## Task brief
Answer with the number of lines in the records that contain "Essais" and with nothing else.

Extracted page text data:
····················

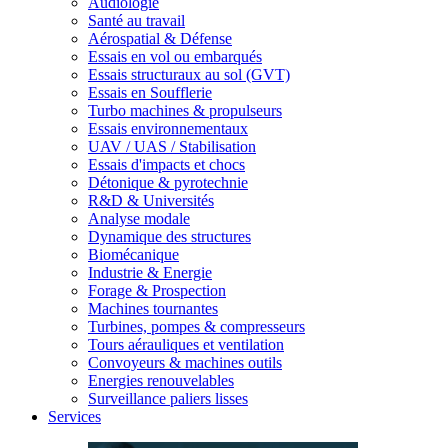
Audiologie
Santé au travail
Aérospatial & Défense
Essais en vol ou embarqués
Essais structuraux au sol (GVT)
Essais en Soufflerie
Turbo machines & propulseurs
Essais environnementaux
UAV / UAS / Stabilisation
Essais d'impacts et chocs
Détonique & pyrotechnie
R&D & Universités
Analyse modale
Dynamique des structures
Biomécanique
Industrie & Energie
Forage & Prospection
Machines tournantes
Turbines, pompes & compresseurs
Tours aérauliques et ventilation
Convoyeurs & machines outils
Energies renouvelables
Surveillance paliers lisses
Services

····················

## Task output
5